Hence the need to study oneself, and one’s partner, to ensure that genuine affection doesn’t get lost in translation. It would, indeed, be a tragedy for there to be an assumption of disinterest and animosity, when in fact one partner simply packages ‘love’ in a way foreign to the other.
It's a Great Starting Point
For reference, Chapman itemises the love languages as: words of affirmation, acts of service, gifts, quality time and physical touch. He goes on to explain that most of us have two primary ones, and then the rest remain important, but to a lesser degree.
I’m of the view that this concept is a really great starting point, but it's oversimplified. To be fair, there are infinitely more than five ways that humans may expect to feel and offer love. Many of the people in my practice, for example, prioritise “feeling safe” over many of the others. Or they value being chosen,
When I work with the love languages, I simply ask people 2 questions:
- When you are feeling quite estranged and distant from your partner, what one thing could they do to repair that? (i.e. What is the first thing that would make a real impact on you, and provide a sense of connection?)

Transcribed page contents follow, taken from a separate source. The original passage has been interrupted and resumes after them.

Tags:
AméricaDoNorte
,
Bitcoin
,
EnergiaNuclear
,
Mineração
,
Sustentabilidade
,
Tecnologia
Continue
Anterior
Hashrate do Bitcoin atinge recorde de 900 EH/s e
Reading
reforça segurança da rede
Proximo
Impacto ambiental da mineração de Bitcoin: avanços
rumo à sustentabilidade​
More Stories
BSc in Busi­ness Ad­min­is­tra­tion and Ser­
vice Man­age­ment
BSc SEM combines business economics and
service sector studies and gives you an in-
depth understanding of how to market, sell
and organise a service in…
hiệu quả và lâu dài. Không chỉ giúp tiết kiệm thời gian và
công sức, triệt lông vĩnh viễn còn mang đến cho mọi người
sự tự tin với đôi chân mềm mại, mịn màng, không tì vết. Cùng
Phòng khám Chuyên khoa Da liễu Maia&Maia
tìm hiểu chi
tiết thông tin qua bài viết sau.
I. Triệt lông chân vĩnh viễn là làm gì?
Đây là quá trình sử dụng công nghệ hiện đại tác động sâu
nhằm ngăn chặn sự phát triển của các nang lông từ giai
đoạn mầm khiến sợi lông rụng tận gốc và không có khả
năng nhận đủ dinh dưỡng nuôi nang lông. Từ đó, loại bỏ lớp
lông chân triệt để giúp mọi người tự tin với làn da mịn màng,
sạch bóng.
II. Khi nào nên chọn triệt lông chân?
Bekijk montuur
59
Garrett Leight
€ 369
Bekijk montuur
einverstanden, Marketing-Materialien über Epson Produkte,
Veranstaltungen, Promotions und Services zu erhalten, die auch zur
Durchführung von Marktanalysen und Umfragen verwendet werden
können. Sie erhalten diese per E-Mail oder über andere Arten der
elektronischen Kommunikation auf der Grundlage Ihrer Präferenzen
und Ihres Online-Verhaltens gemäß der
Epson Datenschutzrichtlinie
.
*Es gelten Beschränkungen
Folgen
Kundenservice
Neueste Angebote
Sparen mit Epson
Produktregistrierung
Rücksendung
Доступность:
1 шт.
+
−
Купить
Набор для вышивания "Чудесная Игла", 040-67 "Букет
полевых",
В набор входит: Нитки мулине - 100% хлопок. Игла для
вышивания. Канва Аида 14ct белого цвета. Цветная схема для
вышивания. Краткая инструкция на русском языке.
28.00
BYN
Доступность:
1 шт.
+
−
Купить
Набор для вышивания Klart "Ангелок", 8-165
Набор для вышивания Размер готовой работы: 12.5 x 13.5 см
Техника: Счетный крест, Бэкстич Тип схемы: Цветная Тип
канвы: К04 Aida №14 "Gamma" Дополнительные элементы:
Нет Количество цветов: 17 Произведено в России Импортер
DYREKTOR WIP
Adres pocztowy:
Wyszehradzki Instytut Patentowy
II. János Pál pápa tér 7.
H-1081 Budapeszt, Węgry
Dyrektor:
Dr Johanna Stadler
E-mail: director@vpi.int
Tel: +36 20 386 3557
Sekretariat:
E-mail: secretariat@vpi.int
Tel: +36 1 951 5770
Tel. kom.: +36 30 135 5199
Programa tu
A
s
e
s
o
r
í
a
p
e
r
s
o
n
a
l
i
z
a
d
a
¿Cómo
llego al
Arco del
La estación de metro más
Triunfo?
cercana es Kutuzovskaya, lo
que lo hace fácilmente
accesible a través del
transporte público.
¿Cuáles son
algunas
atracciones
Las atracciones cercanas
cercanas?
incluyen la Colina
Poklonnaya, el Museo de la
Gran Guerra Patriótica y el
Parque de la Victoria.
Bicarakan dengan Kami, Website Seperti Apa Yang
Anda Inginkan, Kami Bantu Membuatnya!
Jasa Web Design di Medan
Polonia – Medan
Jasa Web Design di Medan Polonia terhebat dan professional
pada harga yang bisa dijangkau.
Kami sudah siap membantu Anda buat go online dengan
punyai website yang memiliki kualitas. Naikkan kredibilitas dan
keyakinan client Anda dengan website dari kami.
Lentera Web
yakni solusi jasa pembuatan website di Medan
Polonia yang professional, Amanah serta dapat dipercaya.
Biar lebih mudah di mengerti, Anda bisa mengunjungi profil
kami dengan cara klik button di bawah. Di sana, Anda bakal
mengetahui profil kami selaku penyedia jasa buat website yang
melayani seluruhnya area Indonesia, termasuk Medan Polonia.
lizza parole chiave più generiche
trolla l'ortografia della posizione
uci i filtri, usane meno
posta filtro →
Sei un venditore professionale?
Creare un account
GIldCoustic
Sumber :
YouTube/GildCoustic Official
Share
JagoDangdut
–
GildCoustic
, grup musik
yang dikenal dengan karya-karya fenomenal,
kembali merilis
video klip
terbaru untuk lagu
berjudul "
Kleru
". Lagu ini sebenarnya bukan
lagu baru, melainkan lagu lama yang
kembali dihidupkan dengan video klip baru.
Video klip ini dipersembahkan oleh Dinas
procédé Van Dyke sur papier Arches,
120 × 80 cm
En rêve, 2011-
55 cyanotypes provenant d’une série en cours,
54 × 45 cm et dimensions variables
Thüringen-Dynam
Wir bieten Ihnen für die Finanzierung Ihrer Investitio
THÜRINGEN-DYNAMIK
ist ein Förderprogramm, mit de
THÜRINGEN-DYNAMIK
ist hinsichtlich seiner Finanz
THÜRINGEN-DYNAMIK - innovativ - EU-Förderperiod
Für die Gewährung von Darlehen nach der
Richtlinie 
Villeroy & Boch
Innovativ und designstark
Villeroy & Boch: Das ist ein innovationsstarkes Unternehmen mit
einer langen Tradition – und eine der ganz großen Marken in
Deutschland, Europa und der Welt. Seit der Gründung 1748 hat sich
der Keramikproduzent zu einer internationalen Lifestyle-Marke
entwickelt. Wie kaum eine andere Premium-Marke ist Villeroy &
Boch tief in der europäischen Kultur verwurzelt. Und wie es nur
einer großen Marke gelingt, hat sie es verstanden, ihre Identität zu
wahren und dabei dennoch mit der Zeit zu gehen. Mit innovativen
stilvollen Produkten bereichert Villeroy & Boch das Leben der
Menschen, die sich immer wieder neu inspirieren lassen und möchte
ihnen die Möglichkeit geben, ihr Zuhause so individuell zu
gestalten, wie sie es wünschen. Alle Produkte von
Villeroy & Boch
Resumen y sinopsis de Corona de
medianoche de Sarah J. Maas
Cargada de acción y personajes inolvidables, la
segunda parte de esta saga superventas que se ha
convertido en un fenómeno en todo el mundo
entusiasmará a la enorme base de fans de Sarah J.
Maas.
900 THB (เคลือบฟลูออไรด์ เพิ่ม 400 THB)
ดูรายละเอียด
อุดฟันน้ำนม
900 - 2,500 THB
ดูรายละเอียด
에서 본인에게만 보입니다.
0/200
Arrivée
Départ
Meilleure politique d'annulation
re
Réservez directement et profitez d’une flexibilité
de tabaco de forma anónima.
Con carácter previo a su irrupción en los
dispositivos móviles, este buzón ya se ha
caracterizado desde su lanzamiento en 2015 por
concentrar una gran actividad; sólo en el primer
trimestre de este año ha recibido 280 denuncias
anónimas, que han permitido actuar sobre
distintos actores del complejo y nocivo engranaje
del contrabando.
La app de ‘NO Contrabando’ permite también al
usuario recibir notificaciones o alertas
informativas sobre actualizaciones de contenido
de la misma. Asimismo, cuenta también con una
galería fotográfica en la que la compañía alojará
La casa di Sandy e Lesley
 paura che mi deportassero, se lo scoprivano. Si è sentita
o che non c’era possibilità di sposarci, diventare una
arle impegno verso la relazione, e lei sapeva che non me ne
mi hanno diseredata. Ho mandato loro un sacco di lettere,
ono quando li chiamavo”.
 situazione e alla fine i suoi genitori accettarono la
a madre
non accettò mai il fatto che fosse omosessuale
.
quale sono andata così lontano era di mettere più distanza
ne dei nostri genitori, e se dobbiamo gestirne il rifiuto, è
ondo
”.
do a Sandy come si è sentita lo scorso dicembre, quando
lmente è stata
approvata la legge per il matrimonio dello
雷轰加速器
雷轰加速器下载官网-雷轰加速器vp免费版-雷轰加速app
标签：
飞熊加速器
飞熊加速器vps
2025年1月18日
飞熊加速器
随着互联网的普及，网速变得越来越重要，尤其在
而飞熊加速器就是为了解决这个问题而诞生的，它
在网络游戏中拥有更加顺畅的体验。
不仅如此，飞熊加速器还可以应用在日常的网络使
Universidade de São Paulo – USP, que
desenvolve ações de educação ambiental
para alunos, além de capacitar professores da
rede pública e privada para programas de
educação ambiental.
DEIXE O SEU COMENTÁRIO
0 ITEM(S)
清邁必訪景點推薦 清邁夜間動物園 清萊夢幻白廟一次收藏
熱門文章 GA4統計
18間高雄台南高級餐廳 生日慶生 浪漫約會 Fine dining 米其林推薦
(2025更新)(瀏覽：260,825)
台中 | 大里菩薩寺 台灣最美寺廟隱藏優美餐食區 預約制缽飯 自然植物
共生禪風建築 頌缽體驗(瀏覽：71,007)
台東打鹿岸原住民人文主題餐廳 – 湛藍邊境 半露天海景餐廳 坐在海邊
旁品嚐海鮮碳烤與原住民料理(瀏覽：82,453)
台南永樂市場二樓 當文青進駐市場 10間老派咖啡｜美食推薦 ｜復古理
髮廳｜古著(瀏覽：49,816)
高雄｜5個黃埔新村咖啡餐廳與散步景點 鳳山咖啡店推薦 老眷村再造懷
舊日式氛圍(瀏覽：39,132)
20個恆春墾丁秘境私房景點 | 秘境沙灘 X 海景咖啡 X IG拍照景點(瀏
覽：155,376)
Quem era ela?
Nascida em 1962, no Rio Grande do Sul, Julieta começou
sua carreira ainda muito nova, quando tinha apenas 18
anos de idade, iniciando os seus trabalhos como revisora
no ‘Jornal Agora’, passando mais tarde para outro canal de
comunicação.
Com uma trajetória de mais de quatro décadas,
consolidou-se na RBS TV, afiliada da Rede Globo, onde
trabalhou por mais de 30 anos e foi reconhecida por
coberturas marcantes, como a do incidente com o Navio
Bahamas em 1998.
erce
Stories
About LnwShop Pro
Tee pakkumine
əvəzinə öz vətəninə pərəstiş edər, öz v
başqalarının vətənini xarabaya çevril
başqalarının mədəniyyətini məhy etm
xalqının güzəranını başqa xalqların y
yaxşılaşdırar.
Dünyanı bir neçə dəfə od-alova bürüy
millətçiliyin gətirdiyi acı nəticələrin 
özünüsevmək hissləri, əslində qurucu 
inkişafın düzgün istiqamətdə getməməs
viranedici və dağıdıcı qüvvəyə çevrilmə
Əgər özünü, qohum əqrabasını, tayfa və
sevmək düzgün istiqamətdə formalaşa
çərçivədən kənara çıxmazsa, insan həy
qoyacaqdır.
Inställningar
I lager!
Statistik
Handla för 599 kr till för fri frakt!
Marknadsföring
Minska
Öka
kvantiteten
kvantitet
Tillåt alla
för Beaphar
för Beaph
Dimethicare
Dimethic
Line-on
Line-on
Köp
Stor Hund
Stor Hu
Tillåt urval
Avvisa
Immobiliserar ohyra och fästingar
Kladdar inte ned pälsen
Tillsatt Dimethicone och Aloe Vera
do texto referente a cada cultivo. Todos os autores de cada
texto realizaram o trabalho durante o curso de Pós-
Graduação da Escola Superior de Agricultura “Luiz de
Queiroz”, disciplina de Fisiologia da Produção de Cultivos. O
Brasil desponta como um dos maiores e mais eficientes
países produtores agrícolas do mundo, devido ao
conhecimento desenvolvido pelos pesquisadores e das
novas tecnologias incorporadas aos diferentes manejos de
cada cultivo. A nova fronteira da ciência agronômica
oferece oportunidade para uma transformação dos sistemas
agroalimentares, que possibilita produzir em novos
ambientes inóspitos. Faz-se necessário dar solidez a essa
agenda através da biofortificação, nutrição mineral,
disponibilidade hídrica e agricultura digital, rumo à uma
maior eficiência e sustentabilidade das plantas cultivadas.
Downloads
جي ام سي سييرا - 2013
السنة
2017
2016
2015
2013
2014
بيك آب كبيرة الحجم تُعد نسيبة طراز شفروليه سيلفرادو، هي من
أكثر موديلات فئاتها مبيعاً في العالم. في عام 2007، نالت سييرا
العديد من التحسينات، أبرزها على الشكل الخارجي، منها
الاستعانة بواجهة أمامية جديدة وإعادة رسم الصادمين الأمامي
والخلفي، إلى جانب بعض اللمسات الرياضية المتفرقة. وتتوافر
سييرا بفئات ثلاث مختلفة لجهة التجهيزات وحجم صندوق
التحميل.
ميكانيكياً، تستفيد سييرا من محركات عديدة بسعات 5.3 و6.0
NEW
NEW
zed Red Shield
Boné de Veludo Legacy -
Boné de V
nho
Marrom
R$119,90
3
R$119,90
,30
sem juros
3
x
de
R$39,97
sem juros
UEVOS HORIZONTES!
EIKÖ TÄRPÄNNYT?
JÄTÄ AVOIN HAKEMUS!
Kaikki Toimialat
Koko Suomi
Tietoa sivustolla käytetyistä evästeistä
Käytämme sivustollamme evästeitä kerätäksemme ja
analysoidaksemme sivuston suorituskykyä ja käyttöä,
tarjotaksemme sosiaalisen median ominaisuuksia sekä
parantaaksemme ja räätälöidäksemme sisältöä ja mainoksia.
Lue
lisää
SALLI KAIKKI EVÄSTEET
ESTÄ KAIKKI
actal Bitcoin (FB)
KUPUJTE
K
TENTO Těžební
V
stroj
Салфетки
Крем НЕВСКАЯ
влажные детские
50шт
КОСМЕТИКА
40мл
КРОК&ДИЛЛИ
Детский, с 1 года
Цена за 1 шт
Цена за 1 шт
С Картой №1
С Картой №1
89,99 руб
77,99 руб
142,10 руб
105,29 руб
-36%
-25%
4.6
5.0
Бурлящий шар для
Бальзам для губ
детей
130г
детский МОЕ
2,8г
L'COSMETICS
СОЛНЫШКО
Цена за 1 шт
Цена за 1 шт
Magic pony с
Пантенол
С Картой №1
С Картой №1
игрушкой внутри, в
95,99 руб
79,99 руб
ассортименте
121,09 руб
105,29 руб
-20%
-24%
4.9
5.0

- When you are ‘loved up’ and full of goodwill for your partner, what is the first thing that you want to do? Is it gifting, a date night, physical intimacy, verbal validation, etc.
Another Way To Analyze This
There's another school of thought, though, which upsets the applecart somewhat, and I provide simply as food for thought: Some have suggested that love languages are not expressions of love at all, but rather learnt responses to childhood neglect, abuse or abandoments. In such a framework, these actions would be unconscious or subtle efforts to avoid ill feeling in friendships, marriages and relationships. Essentially, they’d represent a list of the ways we can people please, framed perhaps around what worked to broker harmony and peace in acrimonious childhood situations.
As with most things in psychology, I’d probably argue that context is pivotal, and each circumstance needs to be unpacked and understood on its own merit. Certainly within a co-dependent relationship, for example, these “languages” may well be tools to curry favour, manipulate, compensate for an utter (even pathological) lack in another area, or to self-sacrifice to a fault. This quite jaundiced view remains an interesting concept that needs to be explored within each individual relationship.
Key questions here may be:
- Are you doing this out of the fullness of your heart because you want your partner’s best?
- Or is the action motivated by a fear of feeling rejected or abandoned or, or conflicted..?
In short, “The Five Love Languages” is a great communication starter, and personal development tool, but needs to be critically read and understood so as not to overlook what may lie beneath.